(Page-level text extractions)

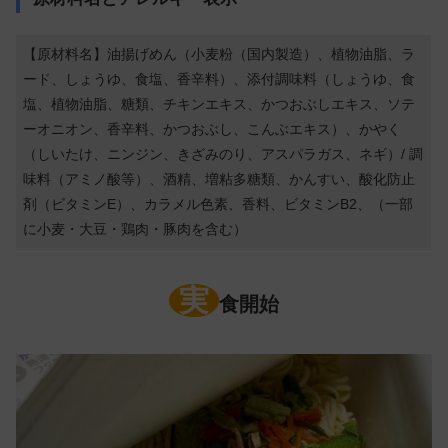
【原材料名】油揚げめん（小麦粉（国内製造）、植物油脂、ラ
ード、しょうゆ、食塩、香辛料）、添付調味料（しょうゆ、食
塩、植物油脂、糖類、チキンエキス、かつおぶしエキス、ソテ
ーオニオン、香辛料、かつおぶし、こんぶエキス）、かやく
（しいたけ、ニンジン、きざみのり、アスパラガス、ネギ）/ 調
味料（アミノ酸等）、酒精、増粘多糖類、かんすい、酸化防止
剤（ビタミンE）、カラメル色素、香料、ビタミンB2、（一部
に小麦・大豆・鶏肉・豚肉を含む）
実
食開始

**YOUR TASK:**
Filter the entries above down to the lines that contain "植物油脂".

**SOLUTION TO THIS TASK:**
【原材料名】油揚げめん（小麦粉（国内製造）、植物油脂、ラ
塩、植物油脂、糖類、チキンエキス、かつおぶしエキス、ソテ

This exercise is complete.